A relação duradoura que a Trybe já mantém com seus alunos e que pode inspirar o desenvolvimento de outros produtos financeiros tem origem em um dos modelos de pagamento de seus cursos, batizado de “sucesso compartilhado” e adotado por 82% dos alunos.

Nesse formato, o aluno só paga quando está empregado e tem uma renda mensal a partir de R$ 3 mil. A parcela é limitada a 17% desses vencimentos e o estudante tem cinco anos após a formatura para quitar o pagamento, que totaliza R$ 36 mil.

Hoje, 94% dos alunos da Trybe conseguem um emprego em até 30 dias depois da formatura. Além da demanda por esse tipo de profissional, essa taxa elevada se explica pela rede de empresas que mantém parceria com a edtech, que inclui nomes como XP, Localiza, Méliuz, Ford e Ci&T.

Os planos da empresa incluem ainda dar mais fôlego à internacionalização da Jungle Devs, desenvolvedora de softwares comprada em junho deste ano. Com um quadro de cem funcionários, a empresa já atende clientes nos Estados Unidos, na Europa e na Austrália.

Perto de concluir a sua sétima turma e de alcançar a marca de 400 profissionais formados desde o seu lançamento, a Trybe tem hoje 2,2 mil alunos em seu curso. A projeção é encerrar 2021 com até 3 mil estudantes.

Outro número dá a medida da oportunidade à frente da Trybe. Segundo a Associação Brasileira das Empresas de Tecnologia da Informação e Comunicação (Brasscom), o mercado brasileiro vai demandar, 70 mil profissionais de tecnologia por ano até 2024.

Em contrapartida, o País forma apenas 46 mil pessoas na área a cada ano. Nesse contexto, a Brasscom estima que o Brasil terá um déficit de 270 mil profissionais no segmento no prazo de três anos.

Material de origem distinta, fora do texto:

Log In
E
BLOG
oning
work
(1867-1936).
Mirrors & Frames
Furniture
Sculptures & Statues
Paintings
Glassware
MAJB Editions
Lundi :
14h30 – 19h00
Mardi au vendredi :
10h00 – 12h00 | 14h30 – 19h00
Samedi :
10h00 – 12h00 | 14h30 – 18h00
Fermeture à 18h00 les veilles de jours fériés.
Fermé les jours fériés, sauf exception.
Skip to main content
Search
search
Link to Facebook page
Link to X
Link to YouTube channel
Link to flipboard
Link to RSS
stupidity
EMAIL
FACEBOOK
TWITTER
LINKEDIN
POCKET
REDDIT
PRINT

“Já havia uma grande demanda por esse tipo de profissional e ela ficou muito mais intensa com a pandemia e o que vem pela frente.”, afirma Rodolfo Fücher, presidente da Associação Brasileira das Empresas de Software (ABES). Ele acrescenta:

“E não é só o setor que está sendo impactado. Hoje, com a digitalização, é difícil citar um segmento que não dependa de tecnologia”, afirma. “No fim do dia, todo o País está perdendo competitividade. E, nesse cenário, essas edtechs vão cumprir um papel extremamente estratégico.”

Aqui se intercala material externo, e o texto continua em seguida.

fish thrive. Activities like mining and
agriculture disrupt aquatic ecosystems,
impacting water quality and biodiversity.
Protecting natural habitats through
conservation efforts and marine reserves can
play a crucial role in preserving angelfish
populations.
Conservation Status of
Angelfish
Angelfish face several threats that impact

De olho nesse contexto, outras startups e iniciativas estão fazendo companhia para a Trybe nessa jornada. Entre elas, a Alura, do empresário Paulo Silveira, e a Inteli, universidade criada pelos sócios do BTG Pactual e que entrará em operação em 2022, com cursos como engenharia da computação, engenharia de software, ciência da computação e sistemas de informação.